Here is another message:

May 24 18:28:35 ls-www-1 sshd[531320]: Connection closed by 18.1.2.3 port 43640 [preauth]
May 24 18:28:44 ls-www-1 sshd[531322]: Authentication refused: bad ownership or modes for file /home/admin/.ssh/authorized_keys
May 24 18:28:44 ls-www-1 sshd[531322]: Connection closed by authenticating user admin 18.1.2.3 port 43650 [preauth]

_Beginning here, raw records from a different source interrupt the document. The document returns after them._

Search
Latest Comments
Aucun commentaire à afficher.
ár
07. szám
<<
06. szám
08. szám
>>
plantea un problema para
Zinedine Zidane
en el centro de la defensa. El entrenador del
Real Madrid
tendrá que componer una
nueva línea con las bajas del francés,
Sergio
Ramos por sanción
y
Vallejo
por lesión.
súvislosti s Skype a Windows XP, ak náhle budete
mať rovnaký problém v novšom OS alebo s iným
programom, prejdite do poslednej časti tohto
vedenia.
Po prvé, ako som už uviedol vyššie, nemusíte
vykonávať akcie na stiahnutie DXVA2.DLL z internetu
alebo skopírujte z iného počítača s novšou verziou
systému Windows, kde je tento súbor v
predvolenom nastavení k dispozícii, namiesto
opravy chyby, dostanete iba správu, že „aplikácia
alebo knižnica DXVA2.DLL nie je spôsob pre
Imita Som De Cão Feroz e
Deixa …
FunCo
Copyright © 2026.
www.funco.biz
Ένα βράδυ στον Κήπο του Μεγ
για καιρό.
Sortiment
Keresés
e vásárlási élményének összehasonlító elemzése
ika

How do I fix this problem?

You need to set correct permission on your server to fix “Authentication refused: bad ownership or modes for file” error. You can use the following commands to view this error:
# File that keep authentication logs for both #
# successful or failed logins #

# tail -f /var/log/auth.log #Debian/Ubuntu
# tail -f /var/log/secure #RHEL/CentOS
# tail -f /var/log/auth.log #FreeBSD Unix

On Linux you can use the journalctl command when using the systemd as init:
$ journalctl -f -u ssh.service
$ journalctl -f -u sshd.service

The ~/.ssh/authorized_keys2 file is no longer used in modern OpenSSH versions. Starting with OpenSSH version 3, it was deprecated. This page was originally created in 2009 and recently updated.

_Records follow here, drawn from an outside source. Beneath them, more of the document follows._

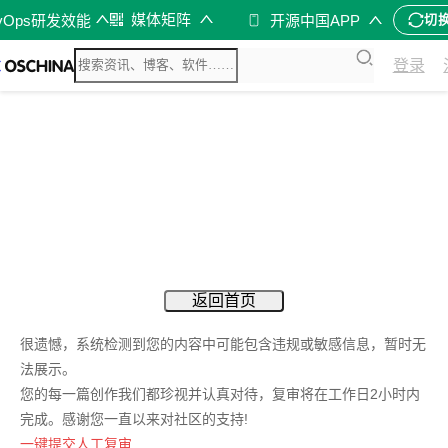
媒体矩阵
vOps研发效能
开源中国APP
切
登录
返回首页
很遗憾，系统检测到您的内容中可能包含违规或敏感信息，暂时无
法展示。
您的每一篇创作我们都珍视并认真对待，复审将在工作日2小时内
完成。感谢您一直以来对社区的支持!
一键提交人工复审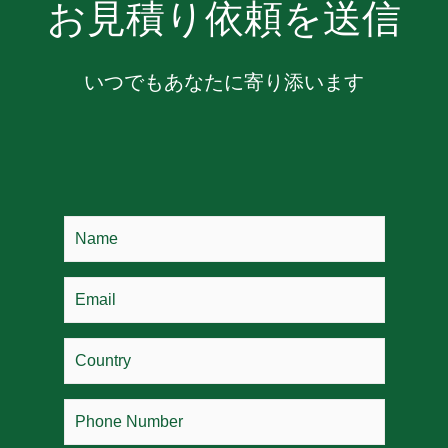
お見積り依頼を送信
いつでもあなたに寄り添います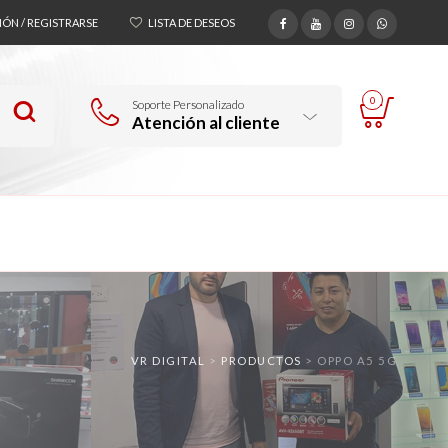
SIÓN / REGISTRARSE
LISTA DE DESEOS
0
Soporte Personalizado
Atención al cliente
VR DIGITAL
>
PRODUCTOS
>
OPPO A5 5G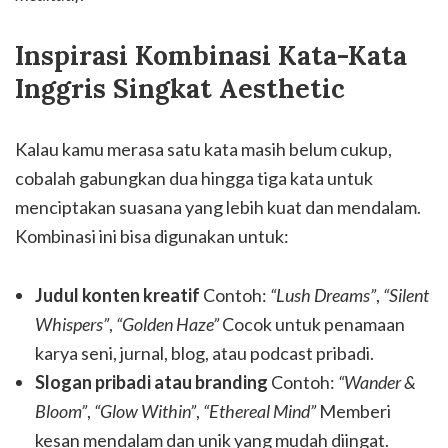
Inspirasi Kombinasi Kata-Kata
Inggris Singkat Aesthetic
Kalau kamu merasa satu kata masih belum cukup,
cobalah gabungkan dua hingga tiga kata untuk
menciptakan suasana yang lebih kuat dan mendalam.
Kombinasi ini bisa digunakan untuk:
Judul konten kreatif
Contoh:
“Lush Dreams”
,
“Silent
Whispers”
,
“Golden Haze”
Cocok untuk penamaan
karya seni, jurnal, blog, atau podcast pribadi.
Slogan pribadi atau branding
Contoh:
“Wander &
Bloom”
,
“Glow Within”
,
“Ethereal Mind”
Memberi
kesan mendalam dan unik yang mudah diingat.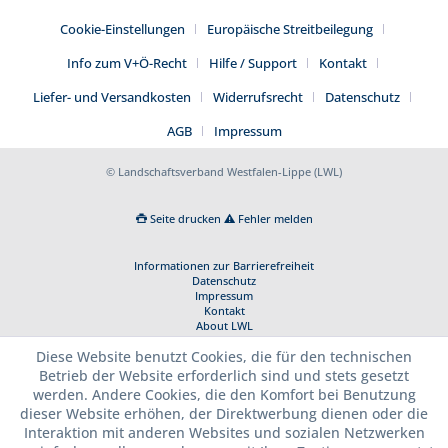
Cookie-Einstellungen
Europäische Streitbeilegung
Info zum V+Ö-Recht
Hilfe / Support
Kontakt
Liefer- und Versandkosten
Widerrufsrecht
Datenschutz
AGB
Impressum
© Landschaftsverband Westfalen-Lippe (LWL)
Seite drucken
Fehler melden
Informationen zur Barrierefreiheit
Datenschutz
Impressum
Kontakt
About LWL
Diese Website benutzt Cookies, die für den technischen
Betrieb der Website erforderlich sind und stets gesetzt
werden. Andere Cookies, die den Komfort bei Benutzung
dieser Website erhöhen, der Direktwerbung dienen oder die
Interaktion mit anderen Websites und sozialen Netzwerken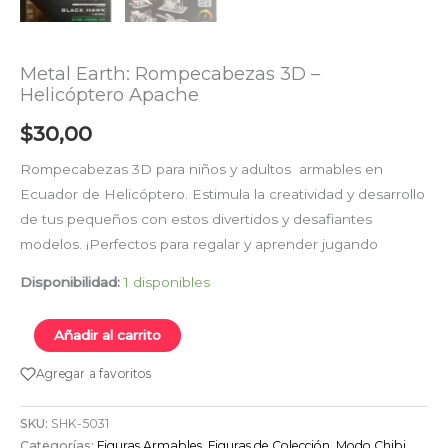
Metal Earth: Rompecabezas 3D –
Helicóptero Apache
$
30,00
Rompecabezas 3D para niños y adultos armables en
Ecuador de Helicóptero. Estimula la creatividad y desarrollo
de tus pequeños con estos divertidos y desafiantes
modelos. ¡Perfectos para regalar y aprender jugando
Disponibilidad:
1 disponibles
Añadir al carrito
Agregar a favoritos
SKU:
SHK-5031
Categorías:
Figuras Armables
,
Figuras de Colección
,
Modo Chibi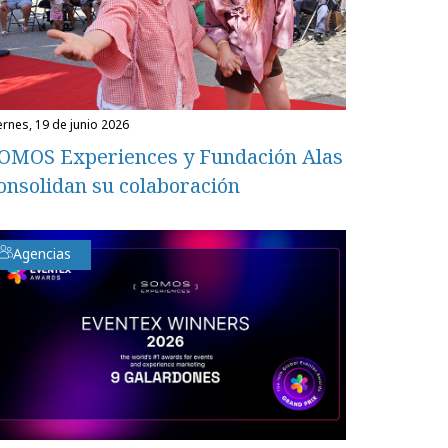
iernes, 19 de junio 2026
OMOS Experiences y Fundación Alas
onsolidan su colaboración
Agencias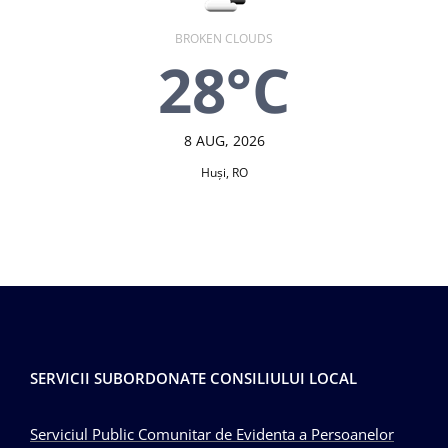
BROKEN CLOUDS
28°C
8 AUG, 2026
Huşi, RO
SERVICII SUBORDONATE CONSILIULUI LOCAL
Serviciul Public Comunitar de Evidenta a Persoanelor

Finding permission for ~/.ssh/authorized_keys* file to fix “ssh authentication refused: bad ownership or modes” error

Log in into your server using console or emergency mode as ssh will not work. Once logged into the server change directory to ~/.ssh/ using the cd command:
# cd ~/.ssh/
# OR if the user name is 'admin' #
# cd /home/admin/.ssh/

Now list authorized_keys or authorized_keys2 file permissions using the ls command or stat command. For example:
# ls -l authorized_keys
Here is what I see on my Debian Linux 12 server:

-rwxrwxrwx 1 admin admin 507 May 24 18:26 authorized_keys

Another take:
# stat authorized_keys
Outputs:

  File: authorized_keys
  Size: 507       	Blocks: 8          IO Block: 4096   regular file 
Device: 259,1	Inode: 393225      Links: 1
Access: (0777/-rwxrwxrwx)  Uid: ( 1000/   admin)   Gid: ( 1000/   admin)
Access: 2024-05-24 18:26:52.460938076 +0000
Modify: 2024-05-24 18:26:52.460938076 +0000
Change: 2024-05-24 18:27:54.089189470 +0000
 Birth: 2024-05-24 18:26:52.460938076 +0000

Use the cat command to verify contains of the file:
# cat authorized_keys
If you know exact IP or want to search a specific ‘ssh-ed25519’ keys try the grep command or egerp command # grep 'ssh-ed25519' authorized_keys
Outputs:

ssh-ed25519 AAAAC3zzzC1lxxxxxyyyzzzzT1A cbz-www-001 admin user key

Fixing SSH Authentication Refused: Bad Ownership Or Modes For Directory Messages

Login to your account using password or console. Once logged in type the following command to fix this issue:
# chmod 0600 ~/.ssh/authorized_keys2
OR
# chmod 0600 ~/.ssh/authorized_keys
Next make sure the home directory has correct permissions too. For example, user named ‘admin’ with ‘/home/admin/’ directory will have at least admin (user) and admin (group permissions). Use the chown command to set correct permissions:
# List permissions
# ls -ld /home/admin/ /home/admin/.ssh/
# Set it
# chown -v -R admin /home/admin

Now verify it:
# ls -ld /home/admin/ /home/admin/.ssh/
Outputs:

drwxr-xr-x 5 admin admin 4096 May 24 18:28 /home/admin/
drwx------ 2 admin admin 4096 May 24 18:29 /home/admin/.ssh/

Again make sure /home/admin/.ssh/ has drwx------ (0700) permissions. Otherwise, set it:
# chmod 0700 /home/admin/.ssh/
Now, you should able to login using your ssh keys from your workstation or other servers. Try it:
{vivek@desktop:~}$ ssh admin@server-1

What to do when there is a no ~/.ssh/authorized_keys file on the server?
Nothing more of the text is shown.